In 2023, Youngstown's mayor announced a $48 million contract to renovate the city's wastewater treatment plant. The contract was awarded to a company that had donated $30,000 to the mayor's campaign. A reporter from Cleveland.com, following a tip, reviewed the bids and discovered that the winning company had submitted a bid 23% higher than the next-lowest bidder. The story ran in Cleveland. Youngstown residents learned about it from Facebook.
The Models That Might Work
Across the country, experiments in sustainable local journalism have begun. Most involve some form of nonprofit funding. In 2019, the Lenfest Institute, a Philadelphia-based foundation, helped convert The Philadelphia Inquirer into a public-benefit corporation. The paper still operates as a business, but it is governed by a nonprofit board and does not distribute profits to shareholders. Revenue comes from subscriptions, advertising, and philanthropy. The newsroom has grown from 180 to 240.
Other models are emerging. In 2021, Colorado became the first state to offer refundable tax credits for local news subscriptions. New Jersey followed in 2023. The credits allow residents to deduct up to $250 per year for subscriptions to local news outlets. Early data from Colorado suggest the program increased subscription revenue by 11%, though it is unclear whether that growth is sustainable.

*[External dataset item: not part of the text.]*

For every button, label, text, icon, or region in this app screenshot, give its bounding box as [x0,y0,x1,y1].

The most ambitious proposal comes from the Federal Communications Commission. In 2024, the FCC released a report recommending the creation of a public fund for local journalism, modelled on the Corporation for Public Broadcasting. The fund would distribute grants to qualifying news organisations based on coverage of underserved communities. The proposal has bipartisan support but no appropriation. Congress has not voted on it.

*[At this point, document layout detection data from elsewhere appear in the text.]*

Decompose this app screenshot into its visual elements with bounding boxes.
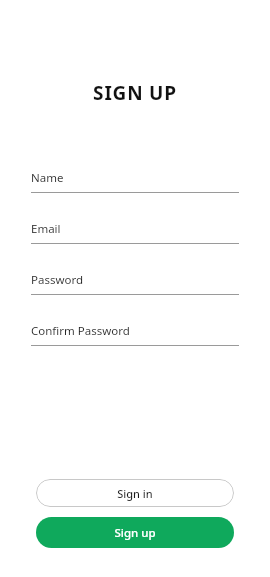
staticText: Email (31, 221, 61, 237)
staticText: Password (31, 272, 84, 288)
button[interactable]: Password (31, 265, 239, 295)
button[interactable]: Sign up (36, 517, 234, 548)
staticText: SIGN UP (93, 80, 177, 106)
button[interactable]: Confirm Password (31, 316, 239, 346)
button[interactable]: Name (31, 163, 239, 193)
button[interactable]: Sign in (36, 479, 234, 507)
staticText: Confirm Password (31, 323, 130, 339)
staticText: Name (31, 170, 64, 186)
staticText: Sign in (117, 486, 153, 501)
button[interactable]: Email (31, 214, 239, 244)
staticText: Sign up (114, 525, 156, 541)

In Youngstown, none of these models have arrived. The Vindicator Digital survives on subscriptions, which bring in $180,000 per year, and digital advertising, which brings in another $120,000. The annual budget is $310,000. Jarvis's salary accounts for 13% of it. "We're always three months away from shutting down," she told me. "We've been three months away for five years."
Vindicator Square, Revised
On a Thursday afternoon in late March, Jarvis finishes editing the obituaries and begins work on a story about a proposed tax levy for the local school district. The levy would raise property taxes by $120 per year for the median homeowner. It is on the ballot in May. The school board has not agreed to an interview. The superintendent has not returned her calls. She will write the story anyway, using public records and a statement from the board's public relations consultant.
In 1995, The Vindicator would have sent a reporter to interview teachers, parents, and board members. The story would have run on the front page, above the fold, with a chart showing how the levy compared to similar levies in neighbouring districts. Today, the story will run online, without a chart, and will be read by approximately eight hundred people. Jarvis knows this because she checks the analytics every morning.
"I don't know how much longer we can do this," she said. "I don't know if there's a business model that works. I don't know if anyone is coming to save us. I just know that when we're gone, no one will cover the school board. No one will cover city council. And people will say they want local news, and they'll wonder why it doesn't exist anymore."
She turned back to her screen. The obituary for the steelworker was done. She hit publish. Outside, the light was fading over the river, and the old mill was a silhouette against the sky.